Sunday, October 4, 2009

The Real World and Other Nightmares

Perhaps it’s because I had a nightmare last night about work – one of those dreams where everything goes wrong and you lack the wisdom to deal with it the way you would in real life – but I’m feeling sort of cynical about life in the real world today.

This past week has been sort of a downer for me as a writer. I’ve had a phenomenally busy week – planning lessons, grading papers, getting things squared away with a new part time retail job I’ve taken to supplement my teaching income, and as always: errands, errands, errands. I haven’t written much this week, and what frustrates me is that it’s not because I’ve been sitting around watching TV or playing DS (my video game drug of choice). I haven’t written much this week because every second that I’m awake I have something else, something more pressing that I have to do.

I’ve talked before about how saying you don’t have time to write is something of a cop out. I do think this is true – after all, you could sleep for an hour less each night and spend that hour writing, if nothing else – but I also think there is something to be said for the lifestyle of a graduate creative writing student.

When I first started grad school I felt that my life suddenly revolved around teaching – and I wasn’t even sure at the time whether I wanted to be a teacher. I hated my new life, and I spent a lot of time ranting about how I had had a lot more time to write when I was working in an office than I did now that I was a creative writing MFA student. (This time I spent ranting, of course, could have been more wisely spent writing.)

After I got used to it, though, and especially after I got the hang of teaching, I found that I had waaaaaaaaay more time to write than I ever did out in the work world. When you work eight hours a day, yes, it’s possible to come home and write for an hour or two, but don’t forget you also have to make dinner, spend time with your spouse, run errands, and sleep. If you get home from work at five, and you should really try to be in bed by, say, ten so you can get a good eight hours before having to get up at six and get ready for work, you really don’t have a lot of time in which to carve an hour or two to write.
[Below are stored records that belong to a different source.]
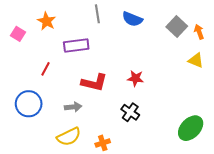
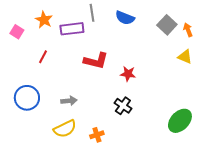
purple rectangle: (76, 46) -> (72, 29), moved
red line: (46, 69) -> (43, 57), moved
red L-shape: (94, 83) -> (96, 61), moved

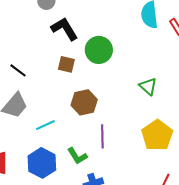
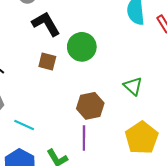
brown hexagon: (84, 102) -> (90, 106), moved
cyan line: (45, 125) -> (24, 125), turned 48

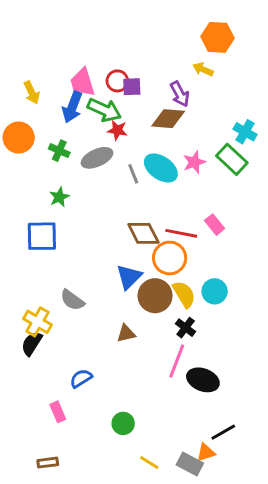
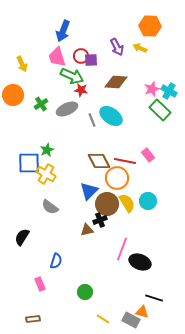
purple arrow: (180, 94) -> (117, 47), moved
blue arrow: (72, 107) -> (63, 31), moved
green cross: (59, 151) -> (41, 104), turned 32
pink star: (194, 162) -> (152, 89), moved
green star: (59, 197) -> (47, 150), moved
yellow cross: (37, 322) -> (46, 174), moved
black cross: (186, 328) -> (100, 220), moved, turned 32
blue semicircle: (81, 378) -> (56, 261), turned 140
black line: (223, 432) -> (154, 298), turned 48
orange triangle: (206, 452) -> (142, 312), turned 32

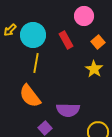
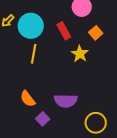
yellow star: (94, 69) -> (80, 54), moved
orange semicircle: (30, 96) -> (28, 99), moved, size x0.7

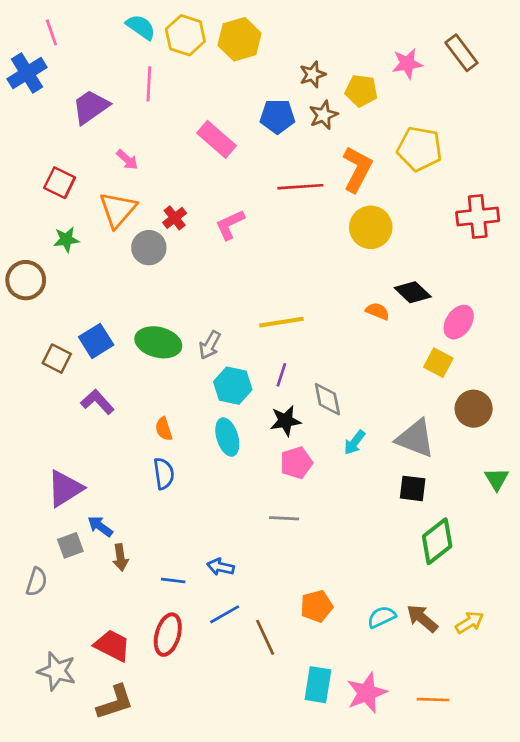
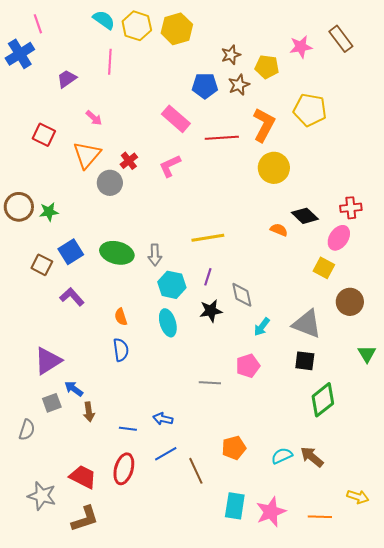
purple trapezoid: (91, 107) -> (67, 79), size x0.7
pink rectangle: (216, 139) -> (176, 119), moved
red cross: (478, 216) -> (351, 208), moved, size x0.7
green star: (66, 239) -> (49, 212), moved
gray arrow: (210, 345) -> (155, 255), turned -30
pink pentagon: (296, 463) -> (248, 366), moved
yellow arrow: (470, 622) -> (358, 497), moved, turned 50

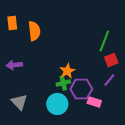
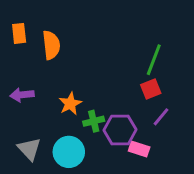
red square: (111, 60) -> (151, 89), moved
orange star: (67, 71) -> (70, 104), moved
cyan circle: (57, 104) -> (69, 152), moved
And you can absolutely forget about the possibility of writing for three hours a day – which is always my ultimate goal.

As a graduate creative writing student your schedule is much more open. It’s stress, more than any real barriers, that keep you from writing. You teach one class (in most cases) and take two or three. Most of your homework is enjoyable – it is, after all, your field of interest – and even after doing all your homework and all the stuff you have to do to teach, after running all your errands and doing everything else you have to do to survive, you still have plenty of time leftover to write and write and write and write.

Not so, I’m learning, as a part time adjunct instructor and a part time retail sales girl. I haven’t even gotten into the thick of the retail job and I already can tell that finding an hour or two to write everyday is going to be a constant battle. Every single day I will have to search for time, figure out how I’ll do it this time, figure out what I need to sacrifice to squeeze it in.

But I know even as I write this that I will work it out. I’ll find some routine that works and I’ll get my writing time in. Maybe not as much as I would like – that three hour a day goal feels more unattainable than ever right now – but I’ll find some time. I’ll find enough to keep myself sane. And in the meantime, I’m thinking again about PhD programs. I’m scheming how I can get myself back into that cushy life where even though you don’t make a living off of writing, it’s just assumed that writing is important and that you simply must have time to do it. That writing is as essential as breathing, that it’s one of those basic functions that keeps us going, keeps us alive.